Stop accepting new connections (server.close())
Drain in-flight requests (waiting for the close event)
Release external resources (DB pool, queue, Redis)
Exit

If step 2 is still blocked after ~25 s, exit anyway — Kubernetes will SIGKILL you at 30 s regardless, and a clean-ish shutdown beats a crash-looking one every time.

6. Observability, not just logs

Logs alone are search-only. You want three signals:

Metrics — request rate, latency percentiles, error rate, event-loop lag
Traces — per-request spans across services (OpenTelemetry)
Logs — structured, already covered
Profiles — continuous CPU/heap profiling via 0x or Datadog Continuous Profiler

Event-loop lag is the one metric most teams don't collect and then get surprised by:

TypeScript

import { monitorEventLoopDelay } from "node:perf_hooks";

const h = monitorEventLoopDelay({ resolution: 20 });
h.enable();

setInterval(() => {
  metrics.gauge("eventloop.lag.p99.ms", h.percentile(99) / 1e6);
  h.reset();
}, 5_000);

If the p99 lag creeps above ~50 ms, your Node process is CPU-bound — either move that work to a worker thread, offload it to a queue, or scale out.
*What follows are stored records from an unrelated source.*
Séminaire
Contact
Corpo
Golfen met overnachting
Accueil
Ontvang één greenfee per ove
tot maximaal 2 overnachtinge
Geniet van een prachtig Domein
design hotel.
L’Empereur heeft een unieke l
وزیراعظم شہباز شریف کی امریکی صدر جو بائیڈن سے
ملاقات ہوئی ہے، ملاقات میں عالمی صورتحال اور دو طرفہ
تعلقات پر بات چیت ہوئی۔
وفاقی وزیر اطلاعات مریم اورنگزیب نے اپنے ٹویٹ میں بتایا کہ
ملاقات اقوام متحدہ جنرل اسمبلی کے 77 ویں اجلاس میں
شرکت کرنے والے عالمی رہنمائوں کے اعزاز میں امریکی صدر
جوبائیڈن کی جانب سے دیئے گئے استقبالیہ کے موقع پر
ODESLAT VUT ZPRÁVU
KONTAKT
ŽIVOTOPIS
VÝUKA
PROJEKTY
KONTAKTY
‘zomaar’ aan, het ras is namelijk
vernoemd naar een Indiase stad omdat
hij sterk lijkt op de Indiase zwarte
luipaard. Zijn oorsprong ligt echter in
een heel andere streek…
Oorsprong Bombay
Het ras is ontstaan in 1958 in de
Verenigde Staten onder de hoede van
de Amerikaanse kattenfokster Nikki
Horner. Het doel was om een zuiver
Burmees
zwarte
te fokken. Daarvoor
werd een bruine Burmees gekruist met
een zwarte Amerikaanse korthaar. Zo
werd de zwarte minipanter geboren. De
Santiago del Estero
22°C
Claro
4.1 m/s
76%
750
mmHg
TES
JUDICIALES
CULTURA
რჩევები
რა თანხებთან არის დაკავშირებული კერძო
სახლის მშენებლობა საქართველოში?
Event loop lag over a typical deploy

Sample lag chart — flat is good, spikes are not.

7. The production-readiness checklist

Before routing real traffic at a service, run this list. Every line is something I've been bitten by at least once:

The last one is the one everyone skips. Don't skip it — the drill is where you find the actual bugs.
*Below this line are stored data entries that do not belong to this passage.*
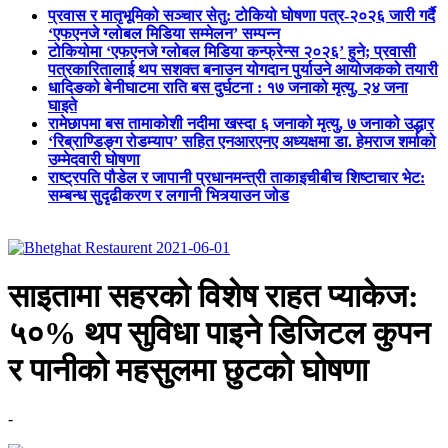
प्रवास र मातृभूमिको सञ्चार सेतु: टोकियो घोषणा पत्र-२०२६ जारी गर्दै
‘एफएनजे ग्लोबल मिडिया सम्मेलन’ सम्पन्न
टोकियोमा ‘एफएनजे ग्लोबल मिडिया कन्फ्रेन्स २०२६’ हुने; प्रवासी
पत्रकारितालाई थप सशक्त बनाउन योगदान पुर्याउने आयोजकको तयारी
धादिङको बेनीघाटमा राति बस दुर्घटना : १७ जनाको मृत्यु, २४ जना
घाइते
रामेछापमा बस तामाकोशी नदीमा खस्दा ६ जनाको मृत्यु, ७ जनाको उद्धार
‘रिब्राण्डिङ्ग रोडम्याप’ सहित एनआरएनए अध्यक्षमा डा. हेमराज शर्माको
उम्मेदवारी घोषणा
राष्ट्रपति पौडेल र जापानी प्रधानमन्त्री ताकाइचीबीच शिष्टाचार भेट:
सम्बन्ध सुदृढीकरण र लगानी भित्र्याउन जोड
साइतामा सहरको विशेष राहत प्याकेज:
५०% थप सुविधा पाइने डिजिटल कुपन
र पानीको महसुलमा छुटको घोषणा
-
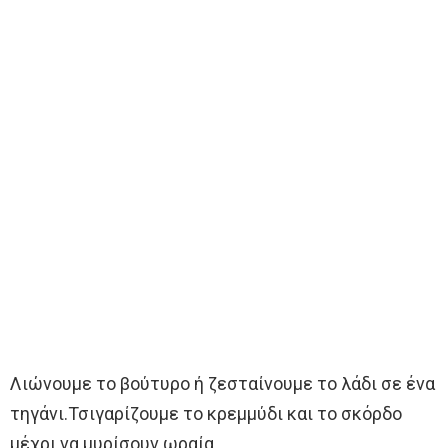
Λιώνουμε το βούτυρο ή ζεσταίνουμε το λάδι σε ένα
τηγάνι.Τσιγαρίζουμε το κρεμμύδι και το σκόρδο
μέχρι να μυρίσουν ωραία.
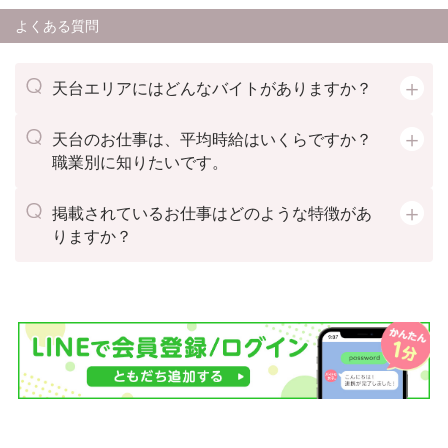
よくある質問
天台エリアにはどんなバイトがありますか？
天台のお仕事は、平均時給はいくらですか？
職業別に知りたいです。
掲載されているお仕事はどのような特徴があ
りますか？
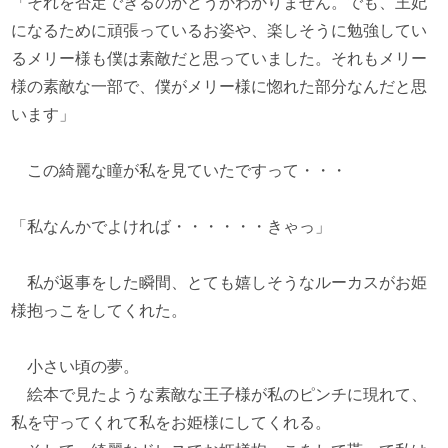
「それを否定できるのかどうかわかりません。でも、王妃
になるために頑張っているお姿や、楽しそうに勉強してい
るメリー様も僕は素敵だと思っていました。それもメリー
様の素敵な一部で、僕がメリー様に惚れた部分なんだと思
います」
この綺麗な瞳が私を見ていたですって・・・
「私なんかでよければ・・・・・・きゃっ」
私が返事をした瞬間、とても嬉しそうなルーカスがお姫
様抱っこをしてくれた。
小さい頃の夢。
絵本で見たような素敵な王子様が私のピンチに現れて、
私を守ってくれて私をお姫様にしてくれる。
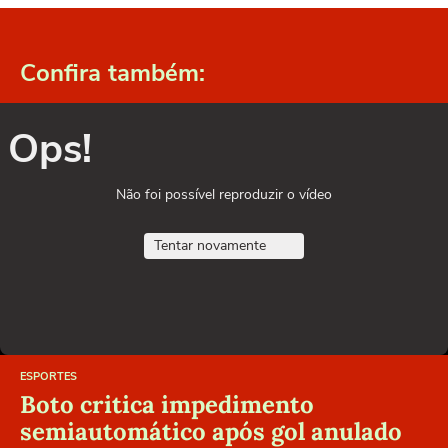
Confira também:
Ops!
Não foi possível reproduzir o vídeo
Tentar novamente
ESPORTES
Boto critica impedimento
semiautomático após gol anulado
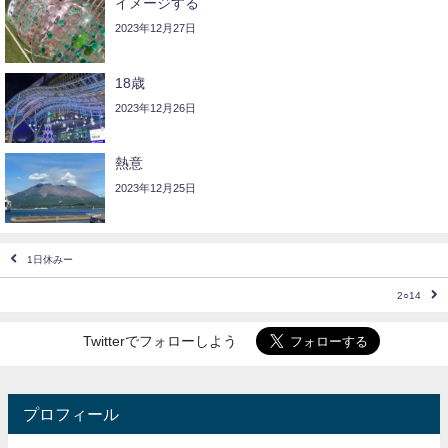
イメージする
2023年12月27日
18歳
2023年12月26日
熱意
2023年12月25日
1日休みー
2○14
Twitterでフォローしよう
プロフィール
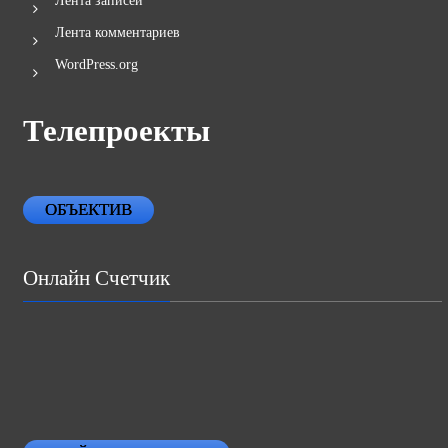
Лента записей
Лента комментариев
WordPress.org
Телепроекты
ОБЪЕКТИВ
Онлайн Счетчик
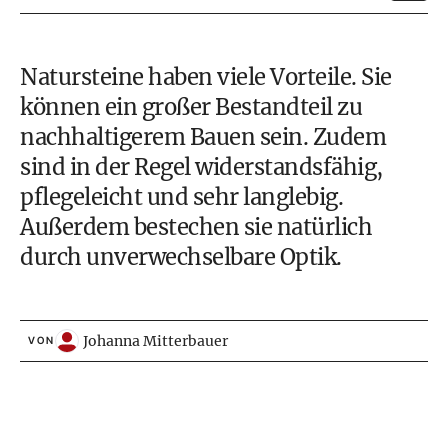
Natursteine haben viele Vorteile. Sie
können ein großer Bestandteil zu
nachhaltigerem
Bauen sein. Zudem
sind in der Regel widerstandsfähig,
pflegeleicht und sehr langlebig.
Außerdem bestechen sie natürlich
durch unverwechselbare Optik.
Johanna Mitterbauer
VON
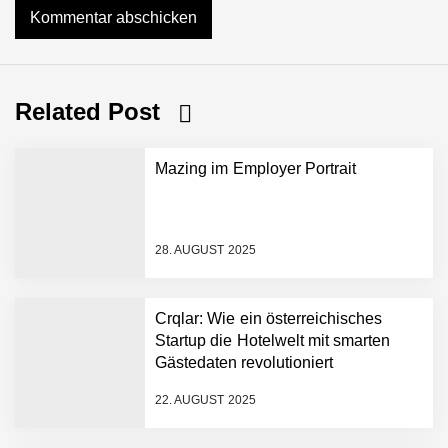
Related Post
Mazing im Employer Portrait
28. AUGUST 2025
Crqlar: Wie ein österreichisches
Startup die Hotelwelt mit smarten
Gästedaten revolutioniert
Mazing im Employer
Portrait
22. AUGUST 2025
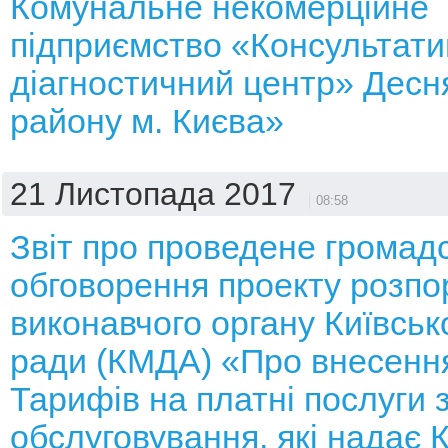
Комунальне некомерційне
підприємство «Консультати
діагностичний центр» Десн
району м. Києва»
21 Листопада 2017
08:58
Звіт про проведене громад
обговорення проекту розп
виконавчого органу Київсько
ради (КМДА) «Про внесення
Тарифів на платні послуги 
обслуговування, які надає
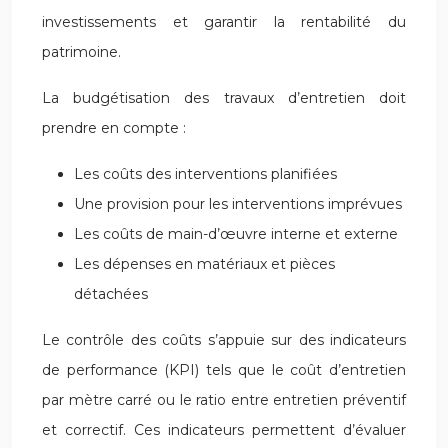
investissements et garantir la rentabilité du
patrimoine.
La budgétisation des travaux d’entretien doit
prendre en compte :
Les coûts des interventions planifiées
Une provision pour les interventions imprévues
Les coûts de main-d’œuvre interne et externe
Les dépenses en matériaux et pièces
détachées
Le contrôle des coûts s’appuie sur des indicateurs
de performance (KPI) tels que le coût d’entretien
par mètre carré ou le ratio entre entretien préventif
et correctif. Ces indicateurs permettent d’évaluer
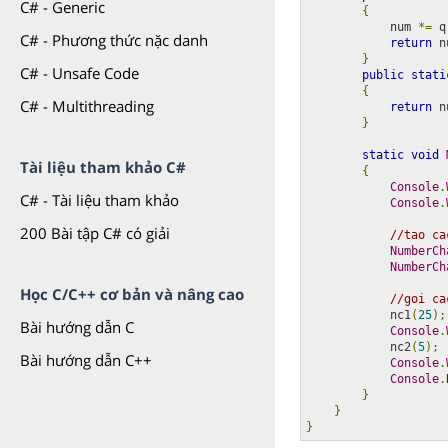
C# - Generic
{
            num 
*=
 q
C# - Phương thức nặc danh
return
 n
}
C# - Unsafe Code
public
stati
{
C# - Multithreading
return
 n
}
static
void
Tài liệu tham khảo C#
{
Console
.
C# - Tài liệu tham khảo
Console
.
200 Bài tập C# có giải
//tao ca
NumberCh
NumberCh
Học C/C++ cơ bản và nâng cao
//goi ca
            nc1
(
25
);
Bài hướng dẫn C
Console
.
            nc2
(
5
);
Bài hướng dẫn C++
Console
.
Console
.
}
}
}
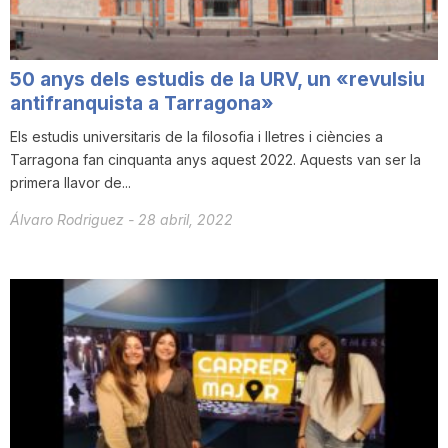
50 anys dels estudis de la URV, un «revulsiu
antifranquista a Tarragona»
Els estudis universitaris de la filosofia i lletres i ciències a
Tarragona fan cinquanta anys aquest 2022. Aquests van ser la
primera llavor de...
Álvaro Rodriguez
-
28 abril, 2022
8. Quick-reference cheat sheet

Some things worth committing to muscle memory:

Want to…	Tool / pattern
Restart on crash	`pm2` / `systemd` / container orchestrator
Use all CPU cores	`cluster` or `pm2 -i max`
Ship structured logs	`pino` + log aggregator
Trace requests across services	OpenTelemetry SDK
Measure event-loop lag	`perf_hooks.monitorEventLoopDelay`
Hot-reload during dev	`node --watch` (Node ≥ 18.11)
Debug a running process	`kill -SIGUSR1 <pid>` + Chrome devtools

To attach Chrome devtools to a running process: send SIGUSR1 to it, then open chrome://inspect. This works against ~~unsupported~~ every Node version since 8.